== Information provided
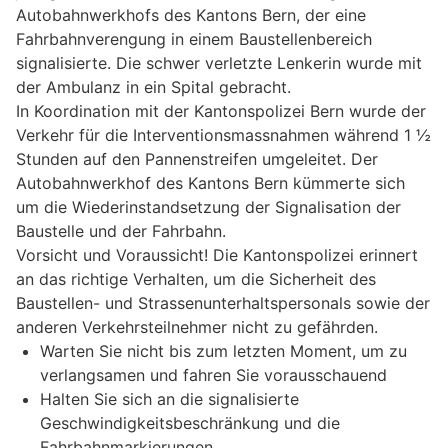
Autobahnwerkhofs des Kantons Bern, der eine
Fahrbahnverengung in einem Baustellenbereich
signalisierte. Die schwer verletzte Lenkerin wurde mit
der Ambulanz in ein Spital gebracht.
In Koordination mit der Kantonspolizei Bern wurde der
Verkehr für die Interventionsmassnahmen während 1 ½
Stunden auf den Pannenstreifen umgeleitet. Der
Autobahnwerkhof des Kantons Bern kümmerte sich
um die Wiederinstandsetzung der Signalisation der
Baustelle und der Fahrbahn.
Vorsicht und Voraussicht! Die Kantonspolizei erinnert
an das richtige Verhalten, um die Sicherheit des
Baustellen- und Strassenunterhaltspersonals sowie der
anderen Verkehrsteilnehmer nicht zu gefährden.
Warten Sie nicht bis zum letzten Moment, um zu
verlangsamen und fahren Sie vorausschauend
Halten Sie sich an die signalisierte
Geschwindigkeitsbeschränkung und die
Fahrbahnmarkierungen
====
• [Exercise]
Set down nothing but the lines from the one containing "Baustellen- und Strassenunterhaltspersonals" through the final line above, exactly as written.

• [Solution for this task]
Baustellen- und Strassenunterhaltspersonals sowie der
anderen Verkehrsteilnehmer nicht zu gefährden.
Warten Sie nicht bis zum letzten Moment, um zu
verlangsamen und fahren Sie vorausschauend
Halten Sie sich an die signalisierte
Geschwindigkeitsbeschränkung und die
Fahrbahnmarkierungen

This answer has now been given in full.